Senior Director of Community Services Sheila Womack and Director of Home Match Contra Costa Max Moy-Borgen gave a presentation to a small group July 31, arranged by Lafayette Senior Services Coordinator Maureen Neumann.
Moy-Borgen explained that the Home Match program, which started nine years ago in Marin County, began in Contra Costa County just one year ago, focusing initially on Concord. Additionally they worked with homeowners in Walnut Creek, El Cerrito and Martinez.
The company matches homeowners aged 55 and older who have extra space in their home with people aged 18 and older who have low to moderate incomes and who are looking for affordable housing.
Home Match inspects potential homes, does all background checks on home-seekers, determines compatibility, advises and draws up a legal, individually tailored, month-to-month "living together agreement" and follows up with support and monitoring. In this way, much of the risk is taken out of the home sharing.
Covia home sharing prices run between $600 to $1,000 per month, but in many instances an arrangement may be made to exchange some household services for further cost reduction, bringing prices down in some cases to around $500 per month. Service exchanges for reduced rent might include gardening, cooking, cleaning, running errands, and dog-walking or pet sitting. Womack was clear that such services did not include care giving.
While the benefits of offering much-needed affordable housing are clear for the home seeker, there are many benefits to the homeowner as well, including companionship and extra income.
For Lamorinda Village Vice President Don Jenkins, this is a very exciting program. He notes that for a senior homeowner on a fixed income having another monthly income supplement could make a big difference.
"The homeowner is avoiding the devastating impact of 'home alone, isolation.' This new relationship may help forestall the negative health issues of living alone. It may help delay the time when the homeowner must move out of their home for an assisted living residence," says Jenkins.
And often a friendship develops between the two parties. Womack explained that several of their existing matches have been long-term, three years or more.
Former El Cerrito mayor and current City Council Member Janet Abelson started using the program in April this year.
"It's a great program," Abelson says. "It really increases the volume of affordable housing and is a great use of the scarce resources of living space. There is a significant problem with lack of affordable housing and so people are doing creative things. This is a win-win situation and can be done relatively easily."
Abelson notes that the support and matching that Moy-Borgen provides is the important ingredient for what makes it work.
Covia is optimistic that they can find homes in the Lamorinda area, although right now in Contra Costa County they only have five available homes and around 70 people looking for accommodation.
"Covia seeks to partner with other senior agencies and is excited to work with the Lamorinda Village to expand Home Match to meet the needs of older adults," says Moy-Borgen. "Sometimes all someone needs is a little support. Home Match can provide extra income as well as alleviate loneliness, and the home seeker benefits from an affordable place to live as well as becoming part of a community."
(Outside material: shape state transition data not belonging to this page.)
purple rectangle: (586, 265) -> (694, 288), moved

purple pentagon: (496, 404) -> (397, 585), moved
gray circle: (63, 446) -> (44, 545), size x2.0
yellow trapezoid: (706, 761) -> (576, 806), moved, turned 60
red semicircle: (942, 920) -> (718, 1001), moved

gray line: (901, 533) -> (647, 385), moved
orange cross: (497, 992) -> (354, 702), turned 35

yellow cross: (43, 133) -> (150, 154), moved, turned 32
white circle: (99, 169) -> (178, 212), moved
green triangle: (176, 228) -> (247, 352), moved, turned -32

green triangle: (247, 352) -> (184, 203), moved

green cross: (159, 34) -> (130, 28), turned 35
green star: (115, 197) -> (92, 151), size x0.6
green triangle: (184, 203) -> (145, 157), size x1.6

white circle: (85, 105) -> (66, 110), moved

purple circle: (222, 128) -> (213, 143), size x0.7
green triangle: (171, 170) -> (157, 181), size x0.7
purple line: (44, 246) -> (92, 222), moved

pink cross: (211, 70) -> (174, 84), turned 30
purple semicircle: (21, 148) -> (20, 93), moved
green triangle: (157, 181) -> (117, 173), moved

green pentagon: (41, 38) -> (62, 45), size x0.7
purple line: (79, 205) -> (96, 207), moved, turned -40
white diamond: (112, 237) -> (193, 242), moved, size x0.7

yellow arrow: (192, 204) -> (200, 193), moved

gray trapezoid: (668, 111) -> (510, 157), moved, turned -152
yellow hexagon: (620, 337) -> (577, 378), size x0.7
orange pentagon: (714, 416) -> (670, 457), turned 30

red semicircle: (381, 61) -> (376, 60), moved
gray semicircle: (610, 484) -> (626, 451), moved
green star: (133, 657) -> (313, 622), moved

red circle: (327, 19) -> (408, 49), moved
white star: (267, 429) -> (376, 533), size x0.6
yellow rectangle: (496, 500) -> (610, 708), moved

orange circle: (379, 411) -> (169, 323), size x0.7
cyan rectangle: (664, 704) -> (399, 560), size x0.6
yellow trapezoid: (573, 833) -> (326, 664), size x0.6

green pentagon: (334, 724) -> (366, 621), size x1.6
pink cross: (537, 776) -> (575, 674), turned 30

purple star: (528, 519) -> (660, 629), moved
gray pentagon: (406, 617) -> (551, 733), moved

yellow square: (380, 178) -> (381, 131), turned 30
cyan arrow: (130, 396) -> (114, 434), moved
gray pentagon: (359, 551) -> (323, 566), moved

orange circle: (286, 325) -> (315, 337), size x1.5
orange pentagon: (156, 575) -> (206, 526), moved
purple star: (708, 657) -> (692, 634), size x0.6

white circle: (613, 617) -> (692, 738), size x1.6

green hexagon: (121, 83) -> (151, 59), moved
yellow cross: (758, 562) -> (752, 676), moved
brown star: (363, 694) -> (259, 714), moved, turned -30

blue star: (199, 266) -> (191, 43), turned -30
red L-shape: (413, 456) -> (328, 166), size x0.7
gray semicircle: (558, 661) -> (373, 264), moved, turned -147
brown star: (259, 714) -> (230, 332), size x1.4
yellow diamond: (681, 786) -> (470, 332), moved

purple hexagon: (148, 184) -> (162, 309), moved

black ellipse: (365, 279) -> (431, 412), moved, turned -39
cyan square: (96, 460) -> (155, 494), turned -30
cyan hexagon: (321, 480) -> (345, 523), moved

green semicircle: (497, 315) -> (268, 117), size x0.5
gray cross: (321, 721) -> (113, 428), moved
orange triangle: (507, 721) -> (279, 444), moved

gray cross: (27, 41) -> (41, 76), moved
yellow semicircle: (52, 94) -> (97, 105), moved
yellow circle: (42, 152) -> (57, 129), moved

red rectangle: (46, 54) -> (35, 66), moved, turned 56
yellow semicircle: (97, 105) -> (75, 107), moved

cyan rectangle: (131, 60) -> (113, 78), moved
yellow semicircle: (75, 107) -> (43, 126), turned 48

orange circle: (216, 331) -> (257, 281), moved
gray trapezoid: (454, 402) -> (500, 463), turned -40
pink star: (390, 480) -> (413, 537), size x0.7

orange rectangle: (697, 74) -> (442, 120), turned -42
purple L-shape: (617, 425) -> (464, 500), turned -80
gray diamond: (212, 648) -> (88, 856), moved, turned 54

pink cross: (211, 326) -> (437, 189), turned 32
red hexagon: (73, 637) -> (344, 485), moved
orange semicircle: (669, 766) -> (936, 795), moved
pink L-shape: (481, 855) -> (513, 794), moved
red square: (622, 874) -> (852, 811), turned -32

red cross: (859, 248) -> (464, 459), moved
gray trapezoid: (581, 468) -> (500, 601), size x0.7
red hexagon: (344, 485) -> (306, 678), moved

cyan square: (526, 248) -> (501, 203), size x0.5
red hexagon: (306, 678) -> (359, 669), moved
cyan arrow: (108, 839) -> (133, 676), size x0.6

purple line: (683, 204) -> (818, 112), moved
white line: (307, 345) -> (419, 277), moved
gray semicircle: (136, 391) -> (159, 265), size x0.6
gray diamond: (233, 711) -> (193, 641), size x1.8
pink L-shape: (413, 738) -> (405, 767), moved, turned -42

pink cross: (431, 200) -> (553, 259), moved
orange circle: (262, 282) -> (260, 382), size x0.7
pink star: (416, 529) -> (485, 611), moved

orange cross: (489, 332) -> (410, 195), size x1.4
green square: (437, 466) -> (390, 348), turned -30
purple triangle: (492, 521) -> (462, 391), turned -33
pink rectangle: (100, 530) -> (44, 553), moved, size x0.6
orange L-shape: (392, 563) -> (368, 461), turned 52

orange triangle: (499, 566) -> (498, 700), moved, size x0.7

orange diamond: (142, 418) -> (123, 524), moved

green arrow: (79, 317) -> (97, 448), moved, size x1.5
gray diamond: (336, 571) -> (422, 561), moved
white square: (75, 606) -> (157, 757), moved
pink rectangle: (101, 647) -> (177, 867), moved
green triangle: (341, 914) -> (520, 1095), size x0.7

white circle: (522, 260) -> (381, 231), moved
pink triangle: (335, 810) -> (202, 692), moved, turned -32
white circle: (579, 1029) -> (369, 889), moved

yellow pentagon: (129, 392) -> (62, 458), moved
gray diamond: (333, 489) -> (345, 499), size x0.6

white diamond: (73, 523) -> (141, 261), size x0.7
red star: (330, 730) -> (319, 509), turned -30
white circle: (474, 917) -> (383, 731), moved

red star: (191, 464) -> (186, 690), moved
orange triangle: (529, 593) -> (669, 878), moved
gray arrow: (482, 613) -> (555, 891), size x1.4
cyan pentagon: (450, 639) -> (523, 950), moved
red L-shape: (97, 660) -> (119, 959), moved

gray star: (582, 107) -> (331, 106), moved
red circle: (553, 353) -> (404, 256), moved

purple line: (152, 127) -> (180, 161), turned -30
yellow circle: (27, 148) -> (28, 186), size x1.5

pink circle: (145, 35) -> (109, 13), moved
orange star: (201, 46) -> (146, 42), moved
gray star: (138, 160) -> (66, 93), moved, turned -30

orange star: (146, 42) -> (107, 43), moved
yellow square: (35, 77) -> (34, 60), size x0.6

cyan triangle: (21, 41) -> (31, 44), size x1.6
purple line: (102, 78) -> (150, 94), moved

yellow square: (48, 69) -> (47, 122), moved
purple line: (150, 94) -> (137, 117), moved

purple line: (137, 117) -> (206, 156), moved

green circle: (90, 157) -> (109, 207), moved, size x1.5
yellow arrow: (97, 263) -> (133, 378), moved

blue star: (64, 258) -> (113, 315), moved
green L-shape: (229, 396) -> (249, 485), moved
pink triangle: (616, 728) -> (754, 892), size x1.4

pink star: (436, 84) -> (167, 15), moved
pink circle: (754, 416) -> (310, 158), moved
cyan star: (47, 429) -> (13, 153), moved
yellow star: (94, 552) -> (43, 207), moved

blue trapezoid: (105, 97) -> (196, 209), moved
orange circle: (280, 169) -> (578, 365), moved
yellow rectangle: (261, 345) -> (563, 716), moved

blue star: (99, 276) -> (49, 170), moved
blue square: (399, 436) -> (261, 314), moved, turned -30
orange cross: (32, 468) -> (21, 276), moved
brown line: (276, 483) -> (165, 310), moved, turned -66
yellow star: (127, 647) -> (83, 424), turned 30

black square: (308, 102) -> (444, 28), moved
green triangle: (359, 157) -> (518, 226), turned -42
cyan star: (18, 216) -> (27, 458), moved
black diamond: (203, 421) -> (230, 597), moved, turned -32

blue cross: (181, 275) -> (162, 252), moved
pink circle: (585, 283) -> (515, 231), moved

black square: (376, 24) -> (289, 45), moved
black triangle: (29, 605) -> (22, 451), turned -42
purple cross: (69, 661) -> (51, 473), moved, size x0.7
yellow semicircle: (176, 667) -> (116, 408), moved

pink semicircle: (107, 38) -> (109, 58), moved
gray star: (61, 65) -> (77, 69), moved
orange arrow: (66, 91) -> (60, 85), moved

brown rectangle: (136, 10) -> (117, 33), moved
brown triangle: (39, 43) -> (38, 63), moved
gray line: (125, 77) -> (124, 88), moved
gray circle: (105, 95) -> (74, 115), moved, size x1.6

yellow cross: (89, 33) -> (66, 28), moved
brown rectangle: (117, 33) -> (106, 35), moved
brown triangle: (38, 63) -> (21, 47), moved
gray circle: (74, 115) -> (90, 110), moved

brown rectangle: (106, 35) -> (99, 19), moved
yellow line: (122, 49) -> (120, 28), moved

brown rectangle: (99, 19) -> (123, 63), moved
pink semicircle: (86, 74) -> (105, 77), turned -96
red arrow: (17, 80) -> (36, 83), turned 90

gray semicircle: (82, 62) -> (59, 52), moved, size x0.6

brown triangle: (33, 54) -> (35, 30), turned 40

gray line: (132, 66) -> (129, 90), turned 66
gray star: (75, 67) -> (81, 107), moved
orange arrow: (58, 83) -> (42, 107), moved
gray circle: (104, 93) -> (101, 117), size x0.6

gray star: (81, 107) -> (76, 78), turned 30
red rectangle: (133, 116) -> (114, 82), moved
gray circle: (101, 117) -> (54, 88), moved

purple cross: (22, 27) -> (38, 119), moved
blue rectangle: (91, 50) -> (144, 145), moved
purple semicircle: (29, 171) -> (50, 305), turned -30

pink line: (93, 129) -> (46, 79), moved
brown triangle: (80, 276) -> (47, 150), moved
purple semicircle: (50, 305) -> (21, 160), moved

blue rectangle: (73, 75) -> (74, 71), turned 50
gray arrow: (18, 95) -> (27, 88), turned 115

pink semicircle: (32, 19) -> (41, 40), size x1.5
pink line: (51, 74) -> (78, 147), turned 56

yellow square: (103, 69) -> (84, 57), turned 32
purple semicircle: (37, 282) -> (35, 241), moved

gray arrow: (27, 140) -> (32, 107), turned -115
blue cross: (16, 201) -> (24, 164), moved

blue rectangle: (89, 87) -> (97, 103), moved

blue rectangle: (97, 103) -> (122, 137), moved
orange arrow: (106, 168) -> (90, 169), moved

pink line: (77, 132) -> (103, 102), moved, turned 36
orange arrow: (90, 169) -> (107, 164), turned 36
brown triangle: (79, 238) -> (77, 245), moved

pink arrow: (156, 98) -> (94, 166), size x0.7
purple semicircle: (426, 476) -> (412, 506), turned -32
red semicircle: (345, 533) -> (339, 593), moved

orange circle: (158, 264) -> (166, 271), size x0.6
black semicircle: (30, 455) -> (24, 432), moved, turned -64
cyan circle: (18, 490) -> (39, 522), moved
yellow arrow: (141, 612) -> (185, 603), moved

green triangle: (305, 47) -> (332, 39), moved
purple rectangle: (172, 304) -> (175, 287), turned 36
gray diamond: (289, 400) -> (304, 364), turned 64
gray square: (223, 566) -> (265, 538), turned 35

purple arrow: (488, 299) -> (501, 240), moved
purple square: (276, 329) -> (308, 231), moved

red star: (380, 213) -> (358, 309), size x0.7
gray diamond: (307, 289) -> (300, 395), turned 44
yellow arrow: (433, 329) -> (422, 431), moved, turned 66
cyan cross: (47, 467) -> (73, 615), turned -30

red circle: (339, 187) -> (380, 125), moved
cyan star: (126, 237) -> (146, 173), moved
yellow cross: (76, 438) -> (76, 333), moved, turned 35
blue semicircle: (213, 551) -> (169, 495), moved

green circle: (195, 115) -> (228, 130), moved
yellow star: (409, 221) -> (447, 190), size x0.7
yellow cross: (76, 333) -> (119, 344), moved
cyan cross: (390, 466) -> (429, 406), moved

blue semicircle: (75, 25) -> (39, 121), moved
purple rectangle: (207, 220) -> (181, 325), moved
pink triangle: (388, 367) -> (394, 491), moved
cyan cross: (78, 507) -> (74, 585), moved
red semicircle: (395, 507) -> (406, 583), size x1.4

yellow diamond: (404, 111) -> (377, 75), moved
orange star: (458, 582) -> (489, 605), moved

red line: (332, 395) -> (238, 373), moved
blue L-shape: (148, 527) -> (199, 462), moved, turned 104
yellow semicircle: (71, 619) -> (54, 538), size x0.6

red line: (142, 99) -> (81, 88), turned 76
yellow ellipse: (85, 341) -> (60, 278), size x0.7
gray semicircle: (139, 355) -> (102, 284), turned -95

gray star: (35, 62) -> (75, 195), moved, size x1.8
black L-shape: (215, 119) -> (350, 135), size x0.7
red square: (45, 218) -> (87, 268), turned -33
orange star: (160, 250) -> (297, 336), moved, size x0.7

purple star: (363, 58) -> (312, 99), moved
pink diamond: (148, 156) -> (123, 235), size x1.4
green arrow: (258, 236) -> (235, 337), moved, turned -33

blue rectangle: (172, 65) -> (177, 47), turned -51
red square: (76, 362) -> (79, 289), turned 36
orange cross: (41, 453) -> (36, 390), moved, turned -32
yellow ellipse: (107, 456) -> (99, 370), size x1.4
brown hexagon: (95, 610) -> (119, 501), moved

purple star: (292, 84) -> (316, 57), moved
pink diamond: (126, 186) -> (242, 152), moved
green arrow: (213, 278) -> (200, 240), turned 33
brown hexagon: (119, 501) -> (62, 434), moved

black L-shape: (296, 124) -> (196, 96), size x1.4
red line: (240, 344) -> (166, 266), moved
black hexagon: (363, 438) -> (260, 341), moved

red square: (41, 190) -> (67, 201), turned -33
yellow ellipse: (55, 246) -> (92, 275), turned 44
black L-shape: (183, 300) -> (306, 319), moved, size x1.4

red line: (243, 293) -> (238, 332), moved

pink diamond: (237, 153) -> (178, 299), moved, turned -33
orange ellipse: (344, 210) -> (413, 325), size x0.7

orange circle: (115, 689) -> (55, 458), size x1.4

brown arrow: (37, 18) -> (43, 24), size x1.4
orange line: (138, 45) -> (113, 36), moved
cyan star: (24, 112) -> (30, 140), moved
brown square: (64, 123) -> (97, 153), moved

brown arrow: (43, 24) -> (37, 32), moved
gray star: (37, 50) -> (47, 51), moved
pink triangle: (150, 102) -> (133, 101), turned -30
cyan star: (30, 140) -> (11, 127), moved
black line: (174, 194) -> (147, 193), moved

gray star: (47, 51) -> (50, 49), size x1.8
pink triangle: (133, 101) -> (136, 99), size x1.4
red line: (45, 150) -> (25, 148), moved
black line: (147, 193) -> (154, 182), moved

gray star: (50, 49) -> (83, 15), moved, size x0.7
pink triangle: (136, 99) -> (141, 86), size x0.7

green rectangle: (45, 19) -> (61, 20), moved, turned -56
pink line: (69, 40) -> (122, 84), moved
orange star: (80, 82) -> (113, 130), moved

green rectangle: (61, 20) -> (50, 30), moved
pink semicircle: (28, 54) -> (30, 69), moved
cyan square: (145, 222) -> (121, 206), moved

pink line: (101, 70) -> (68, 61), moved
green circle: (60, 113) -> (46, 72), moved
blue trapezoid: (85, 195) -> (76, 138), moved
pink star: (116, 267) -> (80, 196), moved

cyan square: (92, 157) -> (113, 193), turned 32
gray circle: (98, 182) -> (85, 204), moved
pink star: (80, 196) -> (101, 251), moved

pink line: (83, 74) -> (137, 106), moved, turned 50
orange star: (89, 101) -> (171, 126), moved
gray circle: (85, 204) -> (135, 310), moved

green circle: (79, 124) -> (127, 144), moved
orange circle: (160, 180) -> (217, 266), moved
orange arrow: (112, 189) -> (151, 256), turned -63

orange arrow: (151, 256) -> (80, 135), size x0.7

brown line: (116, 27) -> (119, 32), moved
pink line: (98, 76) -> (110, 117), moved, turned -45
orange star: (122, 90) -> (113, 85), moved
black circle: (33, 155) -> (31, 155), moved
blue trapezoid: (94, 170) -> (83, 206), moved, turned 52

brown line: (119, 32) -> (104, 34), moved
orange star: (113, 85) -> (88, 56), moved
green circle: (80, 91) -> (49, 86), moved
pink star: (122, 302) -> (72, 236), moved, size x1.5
Jenkins notes that Lamorinda has many seniors who are living in the family home with space to spare.
"Lafayette is working on becoming a more age-friendly city," points out Jenkins. "As a 78-year-old and 48-year resident of this wonderful community, I want to live in my home as long as it is safe for my wife and me to do so."
Jenkins, who was instrumental in helping create the Lamorinda Village with the express purpose of helping Lamorinda residents live in their homes, continues, "I believe that the Covia Home Match program has now extended our options to remain in our home for more years then we might have considered possible."